Anti-Planned Development

Jangan-jangan dalam lima tahun ke depan, negara tidak sedang merencanakan agenda pembangunan apapun pada kawasan pesisir dan pulau-pulau kecil Indonesia.
Sedikit saya nukil isi pidato Presiden Jokowi di Sentul ketika ditetapkan sbg presiden terpilih “…kita harus mengundang investasi yang seluas-luasnya dalam rangka membuka lapangan pekerjaan yang sebesar-besarnya. Jangan ada yang alergi terhadap investasi. Dengan cara inilah lapangan pekerjaan akan terbuka yang sebesar-besarnya. Oleh sebab itu, yang menghambat investasi, semuanya harus dipangkas, baik itu perizinan yang lambat, yang berbelit-belit, apalagi ada punglinya! Hati-hati, ke depan saya pastikan akan saya kejar, saya kontrol, saya cek, dan saya hajar kalau diperlukan. Tidak ada lagi hambatan-hambatan investasi karena ini adalah kunci pembuka lapangan pekerjaan yang seluas-luasnya.”
Jika mendengar isi pidato ini, kita bisa saja membayangkan bahwa negara sedang berada pada arah pendekatan anti-perencanaan (anti-planning perspective) / laissez feire di mana negara tidak perlu menyusun agenda perencanaan pembangunan. Biarkan “pasar” dan “tangan-tangan tak terlihat” yang menentukan langkah-tindakan yang lebih efisien (Sarosa, 2019). Alasan sederhananya adalah negara tidak akan mampu memperkirakan keadaan yang mendatang.
Pada periode pertama kepemimpinan Jokowi, poros maritim yang digaungkan olehnya adalah membangun pelabuhan dan memastikan jalur pelayaran aman, serta mengamanatkan pembentukan rencana zonasi yang diskriminatif terhadap nelayan tradisional sbg entitas awal pesisir Nusantara.
Lagi-lagi, saya sedang membayangkan keluarga-keluarga nelayan yang digusur, dirampas ruang lautnya, ditimbun lautnya, dililit hutang akibat tak mendapatkan ikan lagi, serta harus beralih profesi adalah akibat negara yang tidak menawarkan perencanaan yang berkeadilan.
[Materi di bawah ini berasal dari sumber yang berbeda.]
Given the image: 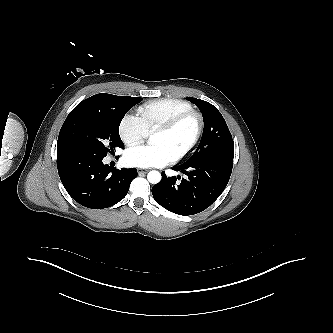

Terakhir, saya sedang membayangkan bahwa dengan keadaan sedemikian rumit dan memilukan, masyarakat pesisir adalah kelompok yang paling layak dieksploitasi dengan upah yang tidak layak. Mereka adalah calon-calon pekerja murah untuk membuktikan bahwa agenda Presiden Jokowi “membangun dari pinggiran” telah sukses. Sukses merampas identitas sbg entitas mandiri dan menyediakan sumber manusia dengan harga murah untuk tidak alergi terhadap investasi.
*Aktifis Pesisir dan Pendamping Nelayan
Catatan Redaksi: Tulisan yang mengingatkan jamaah pads buku keren -The Anti-Politics Machine karya maestro Paman James Ferguson. Buku ini mengkritik secara frontal, ganas,bertonggak pada fakta empirik akan mantra mantra konsep “pembangunan” secara umum. Ia melihat rentetan kegagal demi keggalan kuasa planned development yang dipentaskan negara, khususnya Proyek Pengembangan Thaba-Tseka di Lesotho dari 1975-1984.